Records: Begin
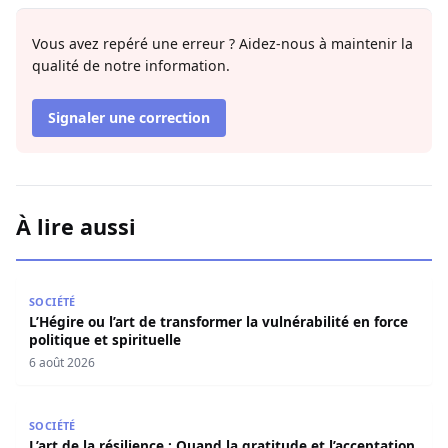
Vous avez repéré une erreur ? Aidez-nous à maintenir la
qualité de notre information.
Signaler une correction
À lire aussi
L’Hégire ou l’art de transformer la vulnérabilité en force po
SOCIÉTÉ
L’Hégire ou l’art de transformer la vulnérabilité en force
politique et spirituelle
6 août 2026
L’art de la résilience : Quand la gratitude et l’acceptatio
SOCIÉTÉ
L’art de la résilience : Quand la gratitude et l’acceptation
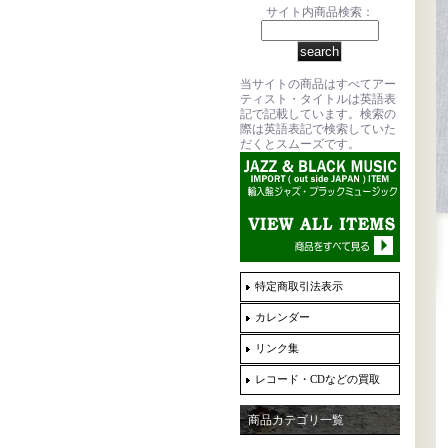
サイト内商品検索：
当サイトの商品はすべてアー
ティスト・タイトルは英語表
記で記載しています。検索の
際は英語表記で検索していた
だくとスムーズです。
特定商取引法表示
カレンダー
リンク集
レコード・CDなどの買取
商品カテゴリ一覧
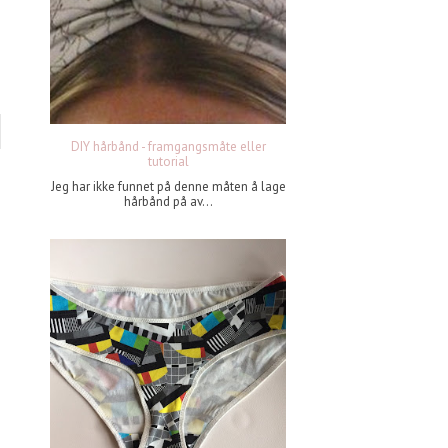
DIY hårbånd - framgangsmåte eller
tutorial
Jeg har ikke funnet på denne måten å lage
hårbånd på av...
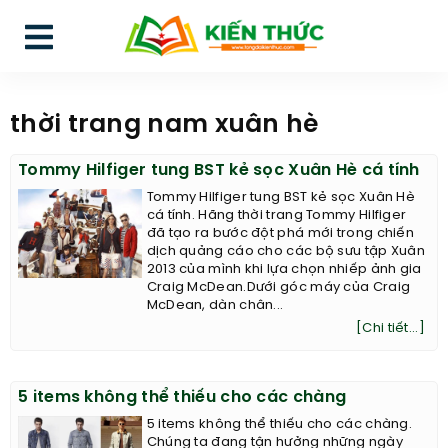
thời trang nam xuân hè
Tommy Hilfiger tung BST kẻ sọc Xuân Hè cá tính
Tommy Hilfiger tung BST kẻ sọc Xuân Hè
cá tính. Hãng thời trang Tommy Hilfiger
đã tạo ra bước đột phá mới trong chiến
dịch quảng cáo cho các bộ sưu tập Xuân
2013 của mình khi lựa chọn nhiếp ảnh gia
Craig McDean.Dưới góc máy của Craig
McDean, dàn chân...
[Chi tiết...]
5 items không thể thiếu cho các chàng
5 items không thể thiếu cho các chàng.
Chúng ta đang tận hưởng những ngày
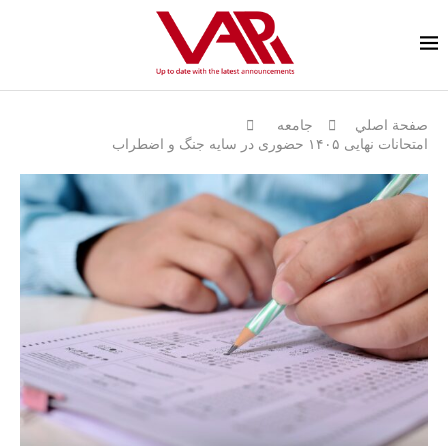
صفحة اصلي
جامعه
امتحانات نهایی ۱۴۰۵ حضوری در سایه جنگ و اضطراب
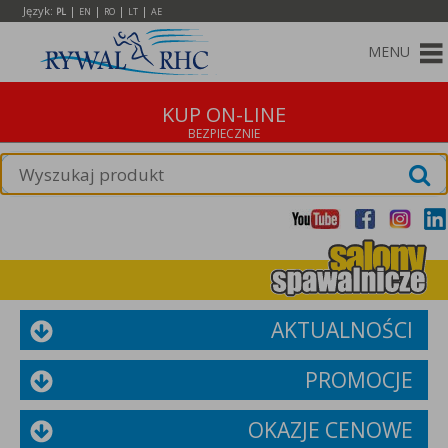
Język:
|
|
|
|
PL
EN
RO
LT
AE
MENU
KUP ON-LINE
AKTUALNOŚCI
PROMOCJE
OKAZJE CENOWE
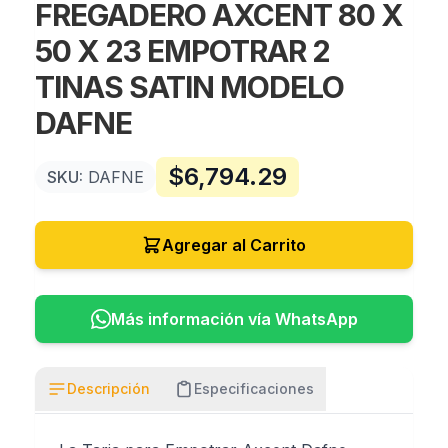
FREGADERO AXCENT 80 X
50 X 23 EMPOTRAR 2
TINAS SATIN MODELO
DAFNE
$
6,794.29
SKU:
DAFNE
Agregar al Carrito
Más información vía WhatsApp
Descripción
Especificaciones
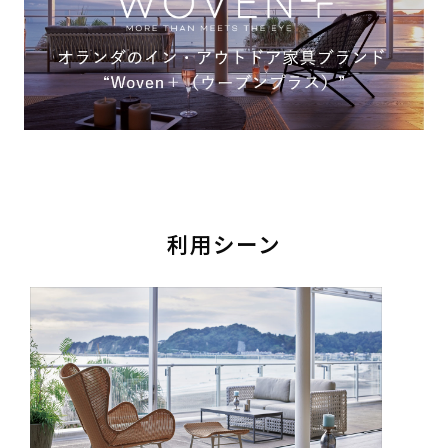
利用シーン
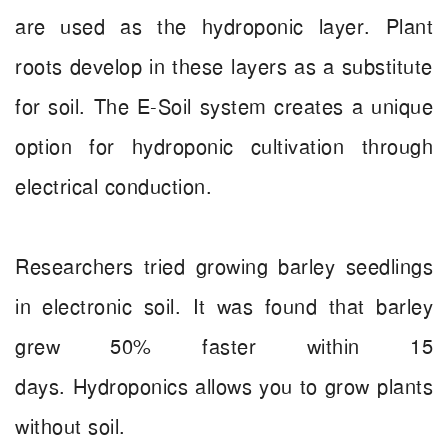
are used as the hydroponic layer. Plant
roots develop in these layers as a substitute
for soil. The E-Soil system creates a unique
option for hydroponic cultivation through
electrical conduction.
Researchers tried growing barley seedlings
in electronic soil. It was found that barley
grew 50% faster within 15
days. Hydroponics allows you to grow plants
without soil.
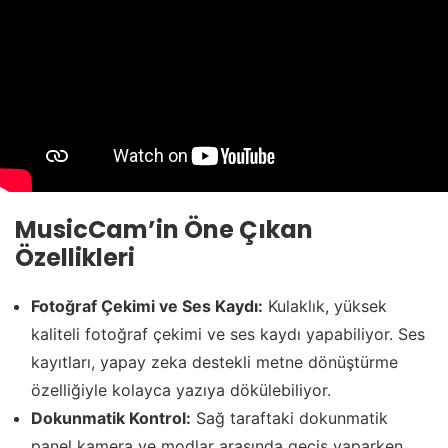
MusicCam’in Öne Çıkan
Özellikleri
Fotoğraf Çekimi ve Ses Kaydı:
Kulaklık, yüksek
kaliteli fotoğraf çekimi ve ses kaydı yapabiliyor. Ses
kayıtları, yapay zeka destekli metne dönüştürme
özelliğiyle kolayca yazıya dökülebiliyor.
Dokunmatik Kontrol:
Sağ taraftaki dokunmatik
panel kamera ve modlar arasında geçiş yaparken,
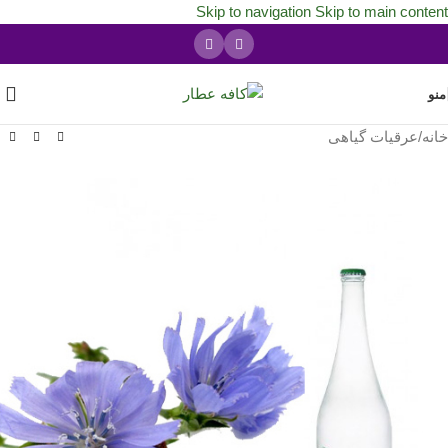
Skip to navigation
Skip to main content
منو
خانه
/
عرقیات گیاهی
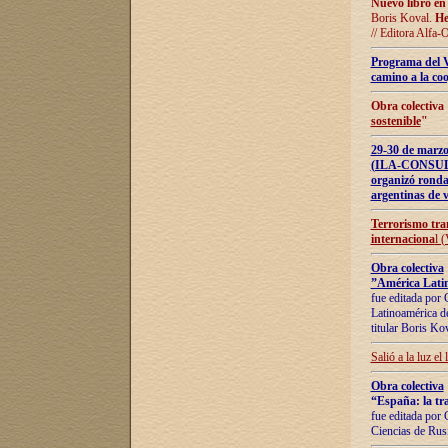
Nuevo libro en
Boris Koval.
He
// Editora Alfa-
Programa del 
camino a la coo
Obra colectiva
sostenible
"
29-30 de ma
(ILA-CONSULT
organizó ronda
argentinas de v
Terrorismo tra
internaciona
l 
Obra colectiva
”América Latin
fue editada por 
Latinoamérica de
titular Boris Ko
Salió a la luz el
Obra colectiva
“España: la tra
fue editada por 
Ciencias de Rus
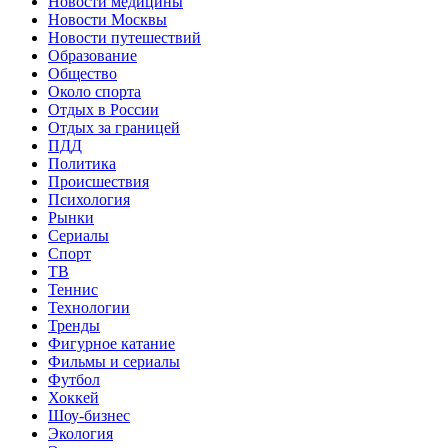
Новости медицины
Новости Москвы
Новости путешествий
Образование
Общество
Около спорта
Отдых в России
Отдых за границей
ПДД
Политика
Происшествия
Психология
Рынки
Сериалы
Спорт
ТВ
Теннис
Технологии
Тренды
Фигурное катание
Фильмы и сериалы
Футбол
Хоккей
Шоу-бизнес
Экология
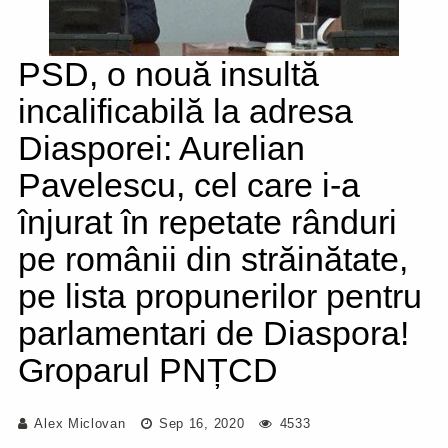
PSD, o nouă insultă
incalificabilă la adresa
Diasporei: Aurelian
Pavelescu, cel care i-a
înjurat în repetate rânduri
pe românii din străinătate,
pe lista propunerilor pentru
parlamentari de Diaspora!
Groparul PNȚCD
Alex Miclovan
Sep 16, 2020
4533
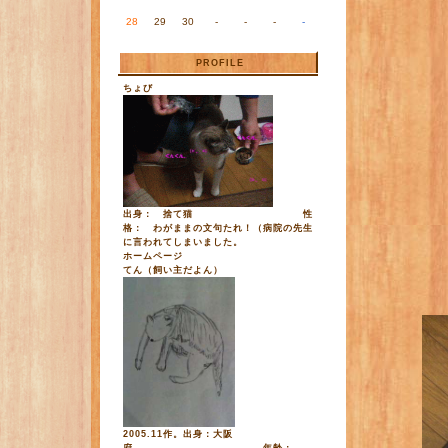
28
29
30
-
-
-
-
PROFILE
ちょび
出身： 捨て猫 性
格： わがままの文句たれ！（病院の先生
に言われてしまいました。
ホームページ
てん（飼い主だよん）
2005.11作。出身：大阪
Records: End
Records: Begin
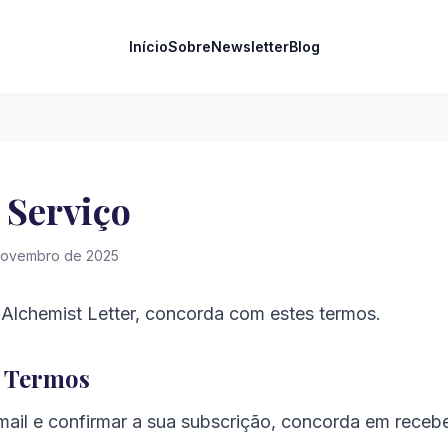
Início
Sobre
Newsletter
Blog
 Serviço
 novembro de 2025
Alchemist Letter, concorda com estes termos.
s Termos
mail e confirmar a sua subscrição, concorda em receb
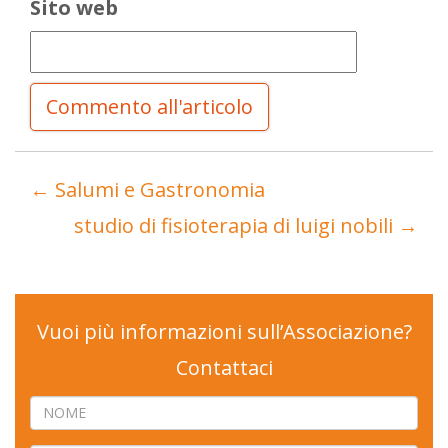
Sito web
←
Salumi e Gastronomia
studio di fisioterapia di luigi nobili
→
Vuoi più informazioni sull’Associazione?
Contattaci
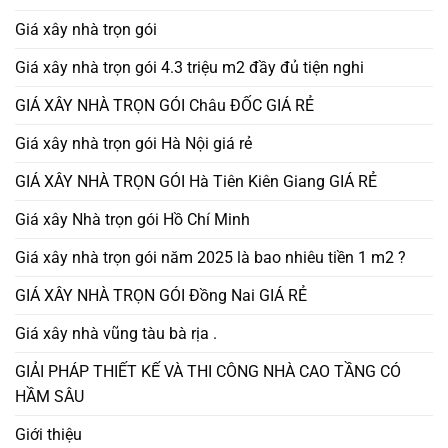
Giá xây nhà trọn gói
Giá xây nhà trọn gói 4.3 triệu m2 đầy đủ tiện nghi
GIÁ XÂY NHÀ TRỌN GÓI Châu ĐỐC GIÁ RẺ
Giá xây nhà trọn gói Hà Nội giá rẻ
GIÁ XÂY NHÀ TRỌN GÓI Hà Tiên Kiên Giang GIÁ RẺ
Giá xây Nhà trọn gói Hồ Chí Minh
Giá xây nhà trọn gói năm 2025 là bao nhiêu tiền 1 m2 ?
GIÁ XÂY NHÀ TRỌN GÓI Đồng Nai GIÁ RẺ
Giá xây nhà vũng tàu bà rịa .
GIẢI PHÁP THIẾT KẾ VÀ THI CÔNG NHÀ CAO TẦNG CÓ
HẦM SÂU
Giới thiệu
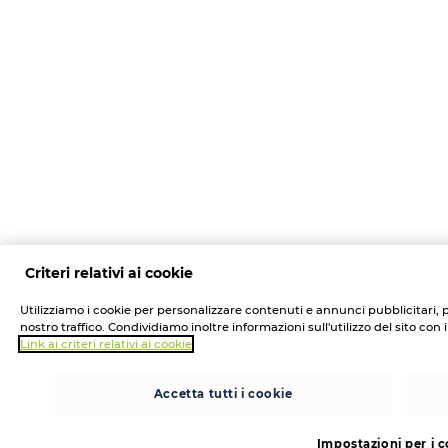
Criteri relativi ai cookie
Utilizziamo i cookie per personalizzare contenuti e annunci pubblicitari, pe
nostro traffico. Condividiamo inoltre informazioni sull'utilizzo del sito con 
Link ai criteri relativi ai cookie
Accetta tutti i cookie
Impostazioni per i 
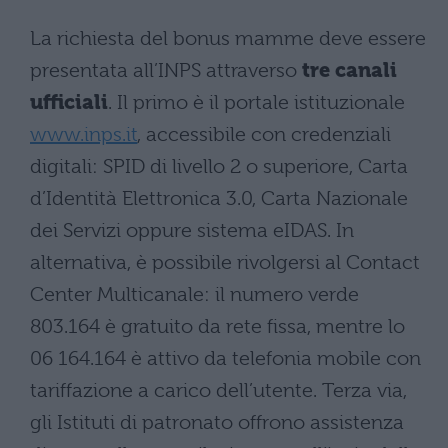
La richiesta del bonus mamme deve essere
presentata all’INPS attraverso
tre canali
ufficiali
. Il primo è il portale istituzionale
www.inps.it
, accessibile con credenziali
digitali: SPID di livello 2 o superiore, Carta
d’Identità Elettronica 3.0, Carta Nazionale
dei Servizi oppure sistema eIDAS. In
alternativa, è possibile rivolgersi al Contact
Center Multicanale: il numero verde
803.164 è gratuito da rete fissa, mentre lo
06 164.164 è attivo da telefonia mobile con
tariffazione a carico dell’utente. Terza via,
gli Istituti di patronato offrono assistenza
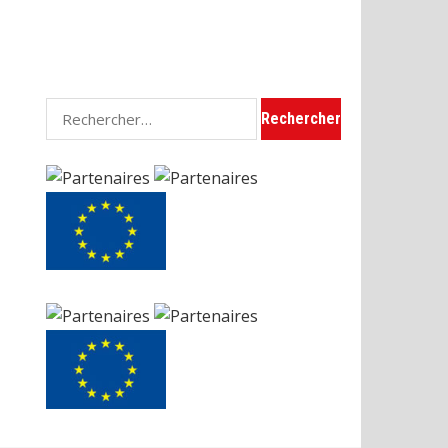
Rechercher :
Records: End
Your answer should be one number: how many lines of the material include the word "cookie".

4